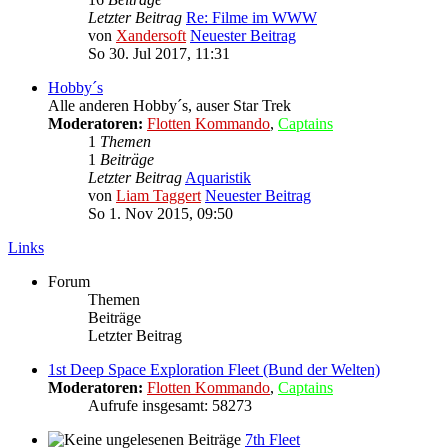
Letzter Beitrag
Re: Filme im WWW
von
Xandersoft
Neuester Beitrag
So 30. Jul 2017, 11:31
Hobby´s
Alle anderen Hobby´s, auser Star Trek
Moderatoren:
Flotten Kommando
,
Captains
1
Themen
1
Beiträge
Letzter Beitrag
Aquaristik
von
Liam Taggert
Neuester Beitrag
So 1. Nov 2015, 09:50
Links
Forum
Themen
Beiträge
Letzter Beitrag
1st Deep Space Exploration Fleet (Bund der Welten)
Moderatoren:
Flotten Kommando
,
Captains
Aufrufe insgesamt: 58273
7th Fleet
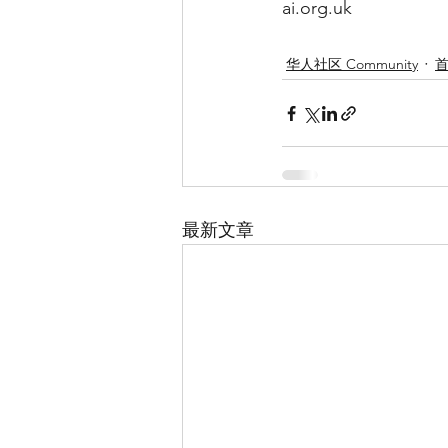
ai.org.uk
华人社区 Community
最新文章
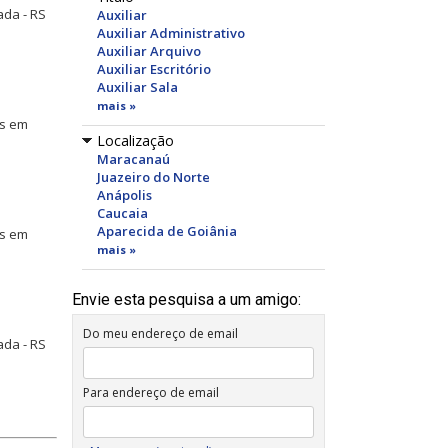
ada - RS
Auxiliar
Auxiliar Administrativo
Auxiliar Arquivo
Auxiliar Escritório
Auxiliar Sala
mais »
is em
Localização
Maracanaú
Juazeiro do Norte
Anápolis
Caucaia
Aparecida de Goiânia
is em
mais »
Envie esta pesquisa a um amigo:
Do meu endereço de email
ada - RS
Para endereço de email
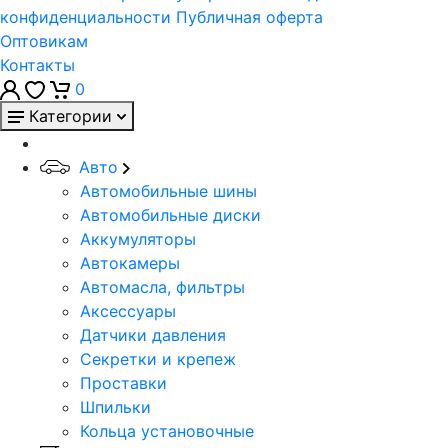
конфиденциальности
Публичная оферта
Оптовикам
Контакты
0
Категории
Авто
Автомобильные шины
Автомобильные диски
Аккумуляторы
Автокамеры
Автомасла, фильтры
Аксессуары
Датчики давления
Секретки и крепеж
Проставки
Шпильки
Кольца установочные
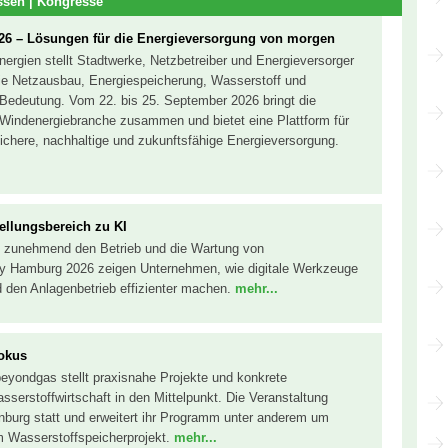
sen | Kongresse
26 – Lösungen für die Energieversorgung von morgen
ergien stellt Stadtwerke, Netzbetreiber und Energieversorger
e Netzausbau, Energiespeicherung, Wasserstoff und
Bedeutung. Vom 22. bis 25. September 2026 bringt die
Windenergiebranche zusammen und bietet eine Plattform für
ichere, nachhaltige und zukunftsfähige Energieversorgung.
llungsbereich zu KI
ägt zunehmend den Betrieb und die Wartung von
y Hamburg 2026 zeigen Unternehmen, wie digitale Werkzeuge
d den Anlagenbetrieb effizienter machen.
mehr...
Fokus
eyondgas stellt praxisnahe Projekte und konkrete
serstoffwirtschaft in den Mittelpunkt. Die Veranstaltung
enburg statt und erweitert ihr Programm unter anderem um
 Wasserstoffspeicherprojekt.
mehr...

* * *

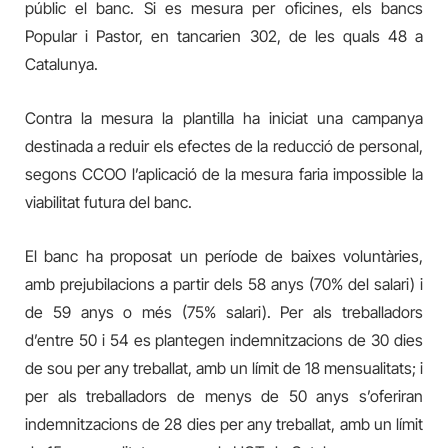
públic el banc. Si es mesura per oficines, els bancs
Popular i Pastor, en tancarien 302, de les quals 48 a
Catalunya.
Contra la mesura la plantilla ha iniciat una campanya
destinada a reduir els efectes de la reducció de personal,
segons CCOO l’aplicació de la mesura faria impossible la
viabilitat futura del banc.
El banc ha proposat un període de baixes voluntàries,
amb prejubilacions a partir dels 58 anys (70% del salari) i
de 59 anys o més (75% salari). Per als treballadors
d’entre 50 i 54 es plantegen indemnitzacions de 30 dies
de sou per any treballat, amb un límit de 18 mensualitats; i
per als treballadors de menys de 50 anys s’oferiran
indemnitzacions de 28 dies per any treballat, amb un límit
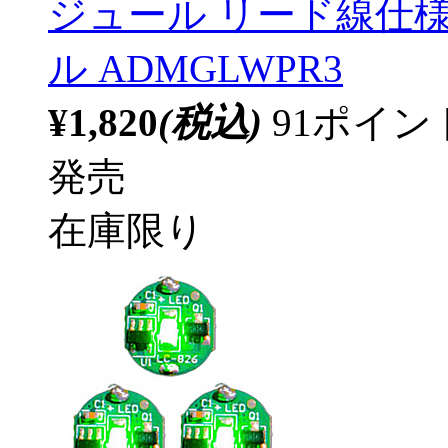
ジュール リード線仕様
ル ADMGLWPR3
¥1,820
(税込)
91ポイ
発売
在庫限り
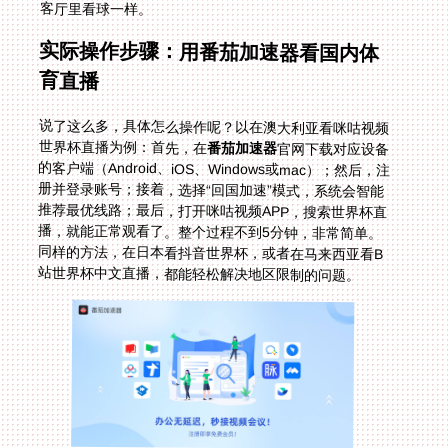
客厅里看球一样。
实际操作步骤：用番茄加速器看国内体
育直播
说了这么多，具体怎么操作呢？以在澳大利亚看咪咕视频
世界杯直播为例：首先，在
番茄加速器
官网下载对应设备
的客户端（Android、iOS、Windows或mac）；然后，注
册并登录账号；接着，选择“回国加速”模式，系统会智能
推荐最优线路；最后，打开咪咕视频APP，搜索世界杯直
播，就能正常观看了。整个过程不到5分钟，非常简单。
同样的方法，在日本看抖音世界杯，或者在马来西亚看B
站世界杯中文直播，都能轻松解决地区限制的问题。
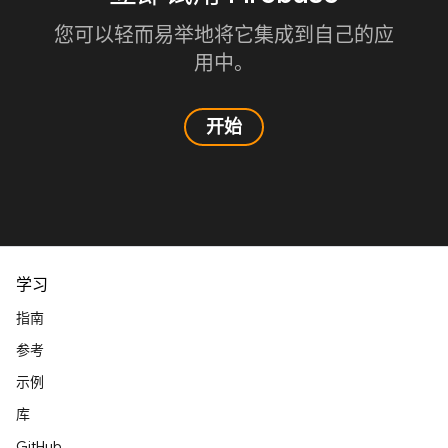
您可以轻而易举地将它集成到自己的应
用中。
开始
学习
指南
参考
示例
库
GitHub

## Work order:
Return each line of the records above in which the word "banc" occurs.

## Written answer:
públic el banc. Si es mesura per oficines, els bancs
viabilitat futura del banc.
El banc ha proposat un període de baixes voluntàries,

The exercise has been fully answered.